Depois foram os brasileiros que traziam o LSD em gotas no papel de carta. Os retornados era mais liamba.
O eusamento da droga sempre me pareceu estúpido, porque aquilo apenas potencia o que já lá está dentro- na maior parte dos casos está estupidez que fica ainda em doses mais elevadas.
A utopia liberal do Huxley parece que conseguiu descer ao proletariado. Agora os drogados são financiados com RSI, mais patrociínios da Santa Casa e usam telemóvel. Chamam-lhes "sem-abrigo".
José,
o que é que não entende a propósito da reportagem de Goa
?
Não entendo que se dê importância ao tráfico e consumo de droga, em Goa, em 1972.
O que há mais a entender?
" Rés, editora do Porto com sede na praça do Marquês, do Sr. Reinaldo Carvalho, um conservador daqueles e homem de grande rigor cultural. Deve ter sido por, no tempo, os ventos não estarem de feição e precisar de viver como todos nós, imagino o que lhe tenha custado. "
Isso também não sabia e faz-me bem saber. Na época, em Outubro de 1975, quando comprei o livro andava a pensar se a música popular precisava da droga. Como eu não consumia ficava a pensar se me faltava alguma coisa para apreciar o Scarlett Begonias dos Grateful Dead, por exemplo, música que só vim a conhecer nos anos oitenta, aliás. Paradoxal? Não, apenas transversal a todo o género de música psico.
O livro levava a pensar que sim. No entanto, depois de ler o depoimento de alguns drogados da música, na Rock & Folk,nos anos a seguir, como por exemplo um que agora não me lembro, fiquei mais sossegado. Não era preciso droga para compor. Aliás, nem compunham nesse estado. E muito menos tocavam como devia ser.
Ora quem foi o tipo que disse isso?
Ando às voltas com a memória e não surge o nome. Talvez mais tarde, quando exterminar mais uns percevejos.
Mais uma seringadela no percevejo. É uma praga.
Não sei se não terá sido mesmo o Keith Richards, um dos agarrados à heroína que se safou por milagre.
as rotas ou vias de transporte de droga dos locais de origem para os de consumo 'vareiam' conforme as substâncias e as épocas
na década de 70 os opiáceos vinham do sudeste asiático via Goa, da Turquia e Jugoslãvia
o haxe de Marrocos, Angola e Moçambique
o LSD e os novos produtos sintéticos têm sido produzidos na UE
podia fabricar muitos deles no 'interior' e ninguém dava por isso
se quisesse viver com um nababo já o teria feito.
é fácil adquirir os produtos de partida
tal como qualquer um pode adquirir matéria-prima para a síntese de material explosivo que não deixa rasto.
a net fornece o receituário
O percevejo não tem tempo para mais nada...senão levar com Sheltox.
Eu acho interessante e, sobretudo, relevante.
Goa é hoje uma meca desse género de vida, agora associado com outro tipo de música - e que se tornou um produto de consumo de massas.
Por exemplo:
https://en.wikipedia.org/wiki/Goa_trance
The music has its roots in the popularity of Goa in the late 1960s and early 1970s as a hippie capital.
By 1990–91, Goa had become a hot destination for partying and was no longer under the radar: the scene grew bigger.
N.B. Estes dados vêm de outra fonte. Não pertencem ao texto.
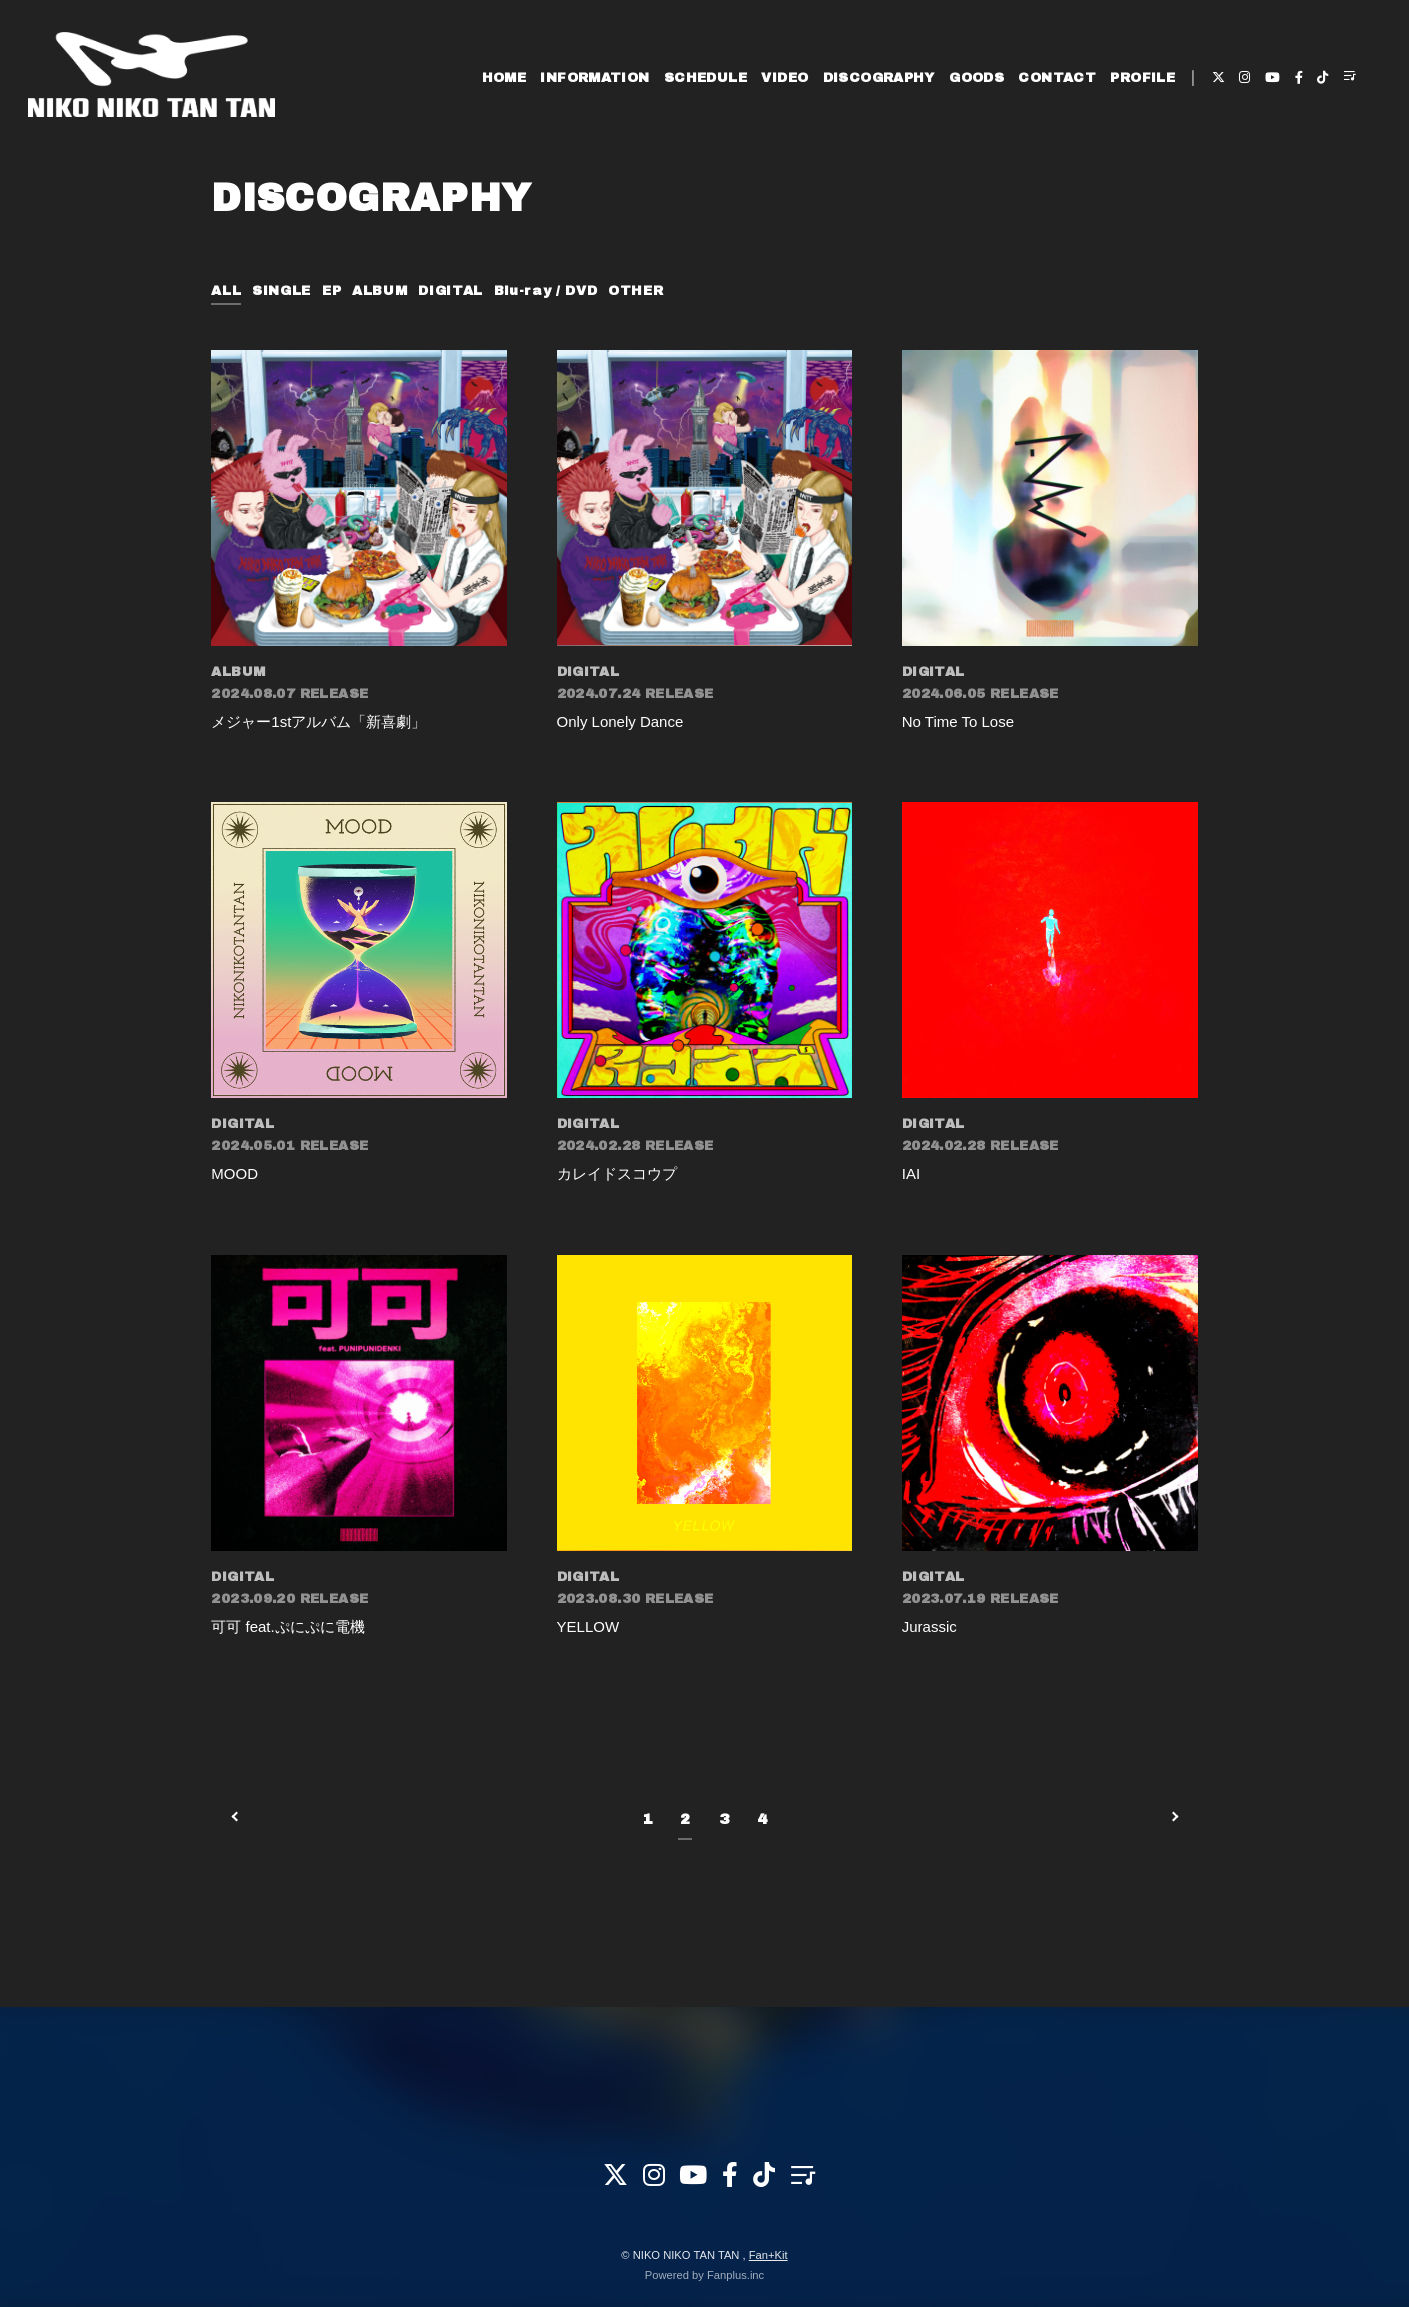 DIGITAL (450, 291)
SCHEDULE (705, 78)
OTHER (635, 291)
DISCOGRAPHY (879, 78)
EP (331, 291)
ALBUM (379, 291)
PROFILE (1142, 78)
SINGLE (281, 291)
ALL (226, 291)
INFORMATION (594, 78)
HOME (504, 78)
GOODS (976, 78)
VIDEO (784, 78)
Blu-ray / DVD (545, 291)
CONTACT (1057, 78)
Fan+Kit (768, 2255) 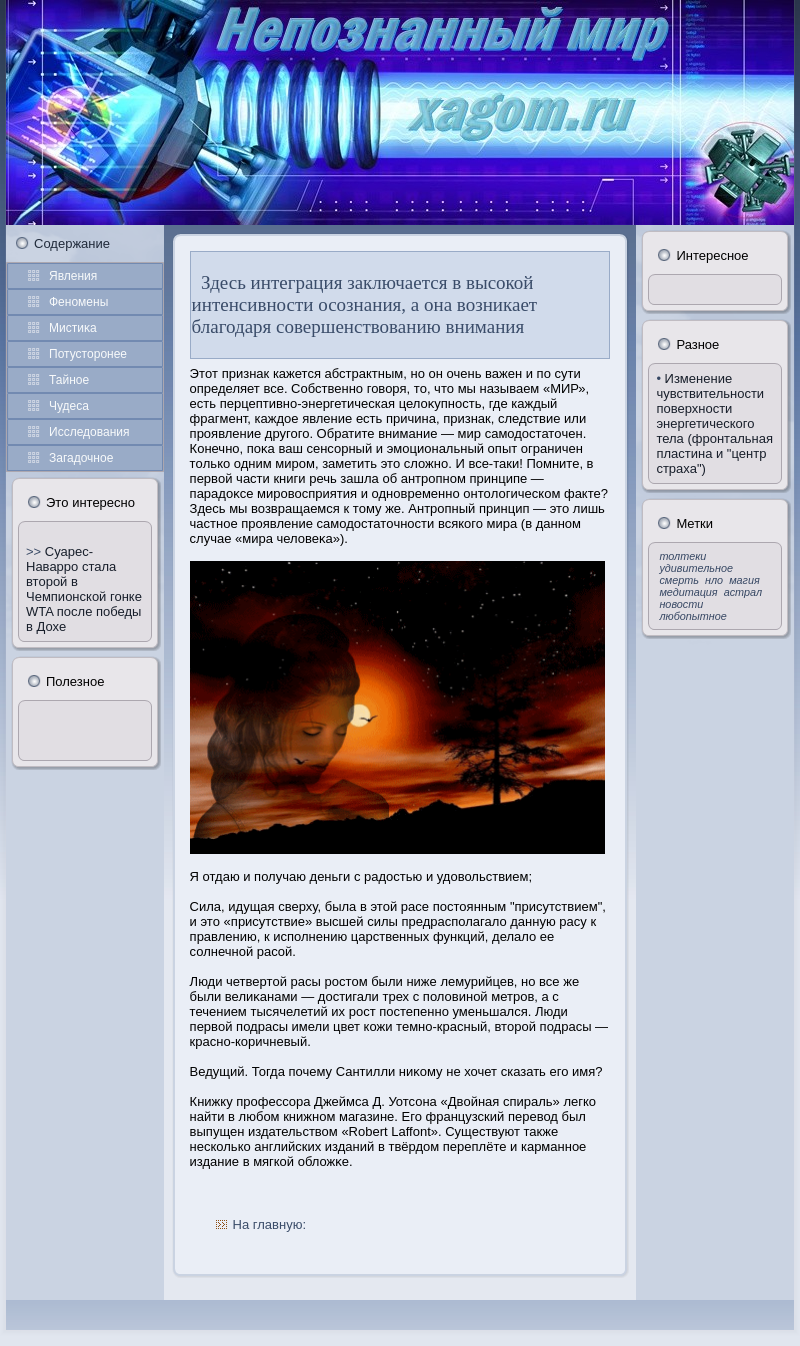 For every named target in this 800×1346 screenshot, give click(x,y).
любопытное (692, 616)
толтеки (682, 556)
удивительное (696, 568)
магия (744, 580)
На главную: (269, 1224)
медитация (688, 592)
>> (35, 551)
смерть (679, 580)
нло (714, 580)
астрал (743, 592)
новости (681, 604) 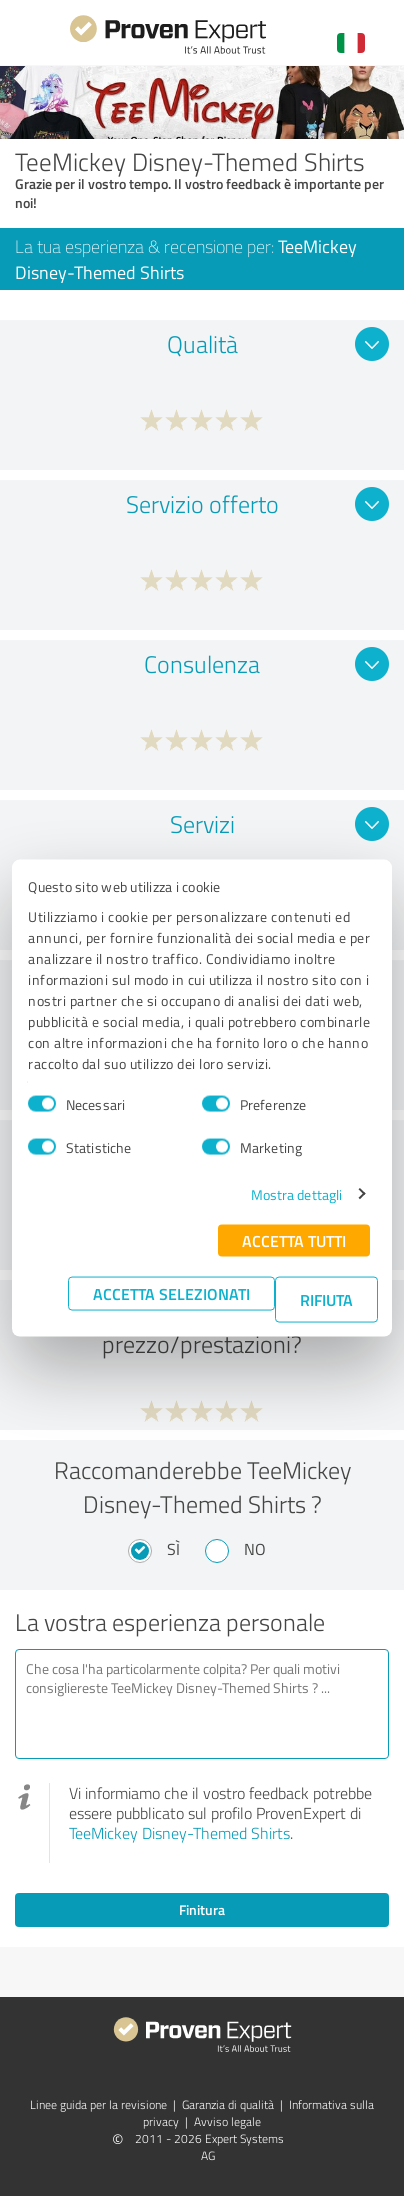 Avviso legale (227, 2121)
Goa-style parties spread like a diaspora all over the world from 1993
The original goal of the music was to assist the dancers in experiencing a collective state of bodily transcendence, similar to that of ancient shamanic dancing rituals, through hypnotic, pulsing melodies and rhythms.
Portanto, acho que a Século Ilustrado não esteve mal - havia ali motivo de reportagem. Eram os começos de um fenómeno mundial.
Goa...capital hippie? Não me tinha dado conta. Sempre ouvi falar em Katmandu e noutras paragens onde os Beatles e os Beach Boys, particularmente Mike Love, foram. Rishikesh, na Índia.
Goa é novidade mas fico a saber.
Acerca do efeito das substâncias, o fenómeno não é exclusivo do rock, shubert, por exemplo, compôs o "Ave Maria" sob efeito de uma grande bebedeira, registando a música na ementa de um restaurante, Berlioz compôs a "Sinfonia Fantástica" durante uma viagem de ópera, ao ponto de haver quem a considere a primeira sinfonia psicadélica da história, e muitos mais exemplos hão.
Independentemente do que se toma, o génio está la, nao são as drogas ou o álcool que criam.
corrijo: durante uma viagem de ópio e não ópera.